GM: Done For

Saturday night’s agreement between a significant group of GM’s creditors, the company, and the US government has sealed the deal: GM will file for bankruptcy, most likely Monday. Thus ends an iconic chapter in American history. GM once was emblematic of American manufacturing prowess. It generated a full 3% of the country’s GDP back in the 1950’s. It was credited, more than once, with staving off national recession simply by cranking up its own production. And, of course, there was the famous rejoinder from its CEO Charles Wilson [a.k.a.’Engine Charlie’] when he was before a Senate conformation hearing: ‘What’s good for the US is good for GM, and vice versa.’

Now, not so much.

In truth the decline and fall of GM is a story worthy of the great Edward Gibbon whose ‘Decline and Fall of the Roman Empire’ is a mammoth read even in an abridged form. The tale is familiar: its cars were criticized as unsafe, it failed to adjust to higher oil prices, it could not compete with more nimble and cheaper foreign manufacturers, and above all else it failed to adapt its fundamental business model to the global market.

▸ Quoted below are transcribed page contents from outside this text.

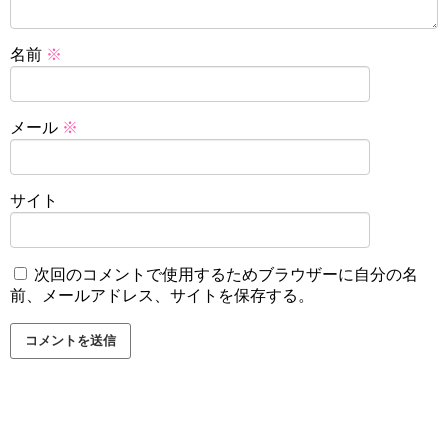
名前
※
メール
※
サイト
次回のコメントで使用するためブラウザーに自分の名
前、メールアドレス、サイトを保存する。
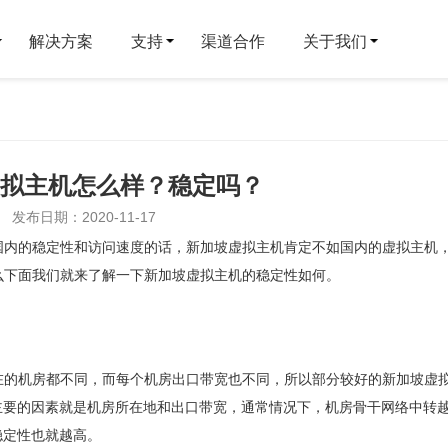
解决方案
支持
渠道合作
关于我们
？
拟主机怎么样？稳定吗？
发布日期：2020-11-17
国内的稳定性和访问速度的话，新加坡虚拟主机肯定不如国内的虚拟主机
么下面我们就来了解一下新加坡虚拟主机的稳定性如何。
在的机房都不同，而每个机房出口带宽也不同，所以部分较好的新加坡虚
g值最主要的因素就是机房所在地和出口带宽，通常情况下，机房骨干网络中转
稳定性也就越高。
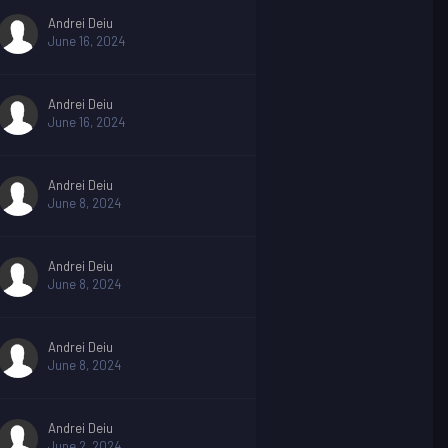
Andrei Deiu
June 16, 2024
Andrei Deiu
June 16, 2024
Andrei Deiu
June 8, 2024
Andrei Deiu
June 8, 2024
Andrei Deiu
June 8, 2024
Andrei Deiu
June 2, 2024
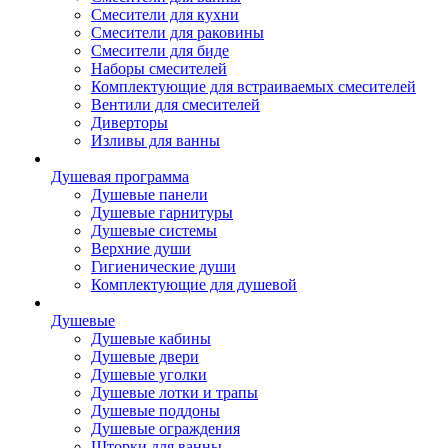
Смесители для кухни
Смесители для раковины
Смесители для биде
Наборы смесителей
Комплектующие для встраиваемых смесителей
Вентили для смесителей
Диверторы
Изливы для ванны
Душевая программа
Душевые панели
Душевые гарнитуры
Душевые системы
Верхние души
Гигиенические души
Комплектующие для душевой
Душевые
Душевые кабины
Душевые двери
Душевые уголки
Душевые лотки и трапы
Душевые поддоны
Душевые ограждения
Шторки для ванны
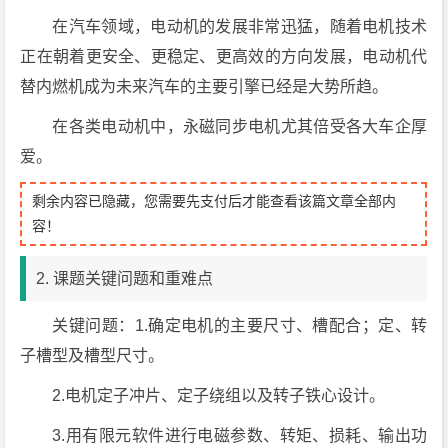
在汽车领域，电动机的发展非常迅猛，随着电机技术
正在朝着更安全、更稳定、更高效的方向发展，电动机代
替内燃机成为未来汽车的主要引擎已经是大势所趋。
在各类电动机中，永磁同步电机尤其倍受各大车企厚
爱。
剩余内容已隐藏，您需要先支付后才能查看该篇文章全部内
容！
2. 课题关键问题和重难点
关键问题：1.确定电机的主要尺寸、槽配合；定、转
子槽型及槽型尺寸。
2.电机定子冲片、定子绕组以及转子铁心设计。
3.用有限元软件进行电磁参数、转矩、损耗、输出功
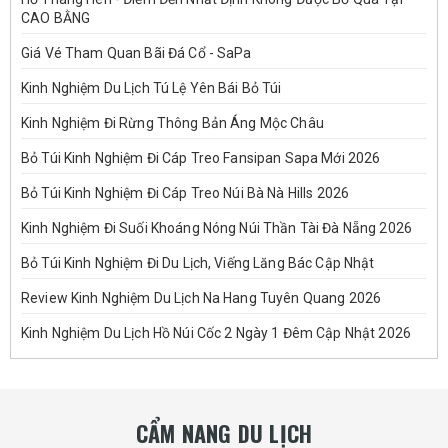
CAO BẰNG
Giá Vé Tham Quan Bãi Đá Cổ - SaPa
Kinh Nghiệm Du Lịch Tú Lệ Yên Bái Bỏ Túi
Kinh Nghiệm Đi Rừng Thông Bản Áng Mộc Châu
Bỏ Túi Kinh Nghiệm Đi Cáp Treo Fansipan Sapa Mới 2026
Bỏ Túi Kinh Nghiệm Đi Cáp Treo Núi Bà Nà Hills 2026
Kinh Nghiệm Đi Suối Khoáng Nóng Núi Thần Tài Đà Nẵng 2026
Bỏ Túi Kinh Nghiệm Đi Du Lịch, Viếng Lăng Bác Cập Nhật
Review Kinh Nghiệm Du Lịch Na Hang Tuyên Quang 2026
Kinh Nghiệm Du Lịch Hồ Núi Cốc 2 Ngày 1 Đêm Cập Nhật 2026
CẨM NANG DU LỊCH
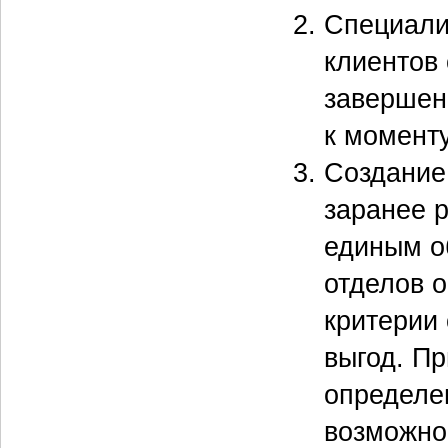
Специали
клиентов
завершен
к момент
Создание
заранее 
единым о
отделов 
критерии 
выгод. П
определе
возможно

It became a poster child for the bygone years of American industrial dominance in an era of high technology and service industry growth.

It’s failure is also the failure of middle America to adapt. The 1950’s model of high wage blue collar jobs, good benefits, and job security backed by big union clout served a couple of post-war generations well. It has left their heirs high and dry in run-down industrial towns shorn of income, hope and purpose. All that GM and the people who ran it for the past few decades have left is a shadow of what was once a mighty empire.

Will GM re-emerge?

Most likely. But there are very strong opponents of its bankruptcy plan even after the majority of bondholders have caved in. The main resistance will come from the dealership network where the economic deprivation and political clout converge in a potent way. Many dealers are local leaders in Chambers of Commerce dotted across the country. They spend big money at election time. Now might be a good time to collect on their largesse. The main approach of attack against the company’s plan is to claim that it is illegal. The veracity of this claim rests on the way in which GM is planning to re-emerge. When it moves out of bankruptcy there will be two GM’s: and “old GM” consisting of all the shuttered factories, the old debts, and discarded brands; and a “new GM” consisting of the remaining four brands and the infrastructure needed to make them. The bondholders have accepted a 10% share in the “new GM” while their debt goes with the “old GM”. They have thus contributed nothing to the newer company and may still collect a few cents on the dollar as the bits and pieces of the old company is sold off. This ‘something for nothing’ is what persuaded the bondholders to go along with the plan, but also means that they have been treated preferentially over and above other creditors with an equal claim in liquidation. A court may view this as illegal and render the whole plan improper. This would obviously trigger a round of heated negotiation and slow the entire process to a crawl.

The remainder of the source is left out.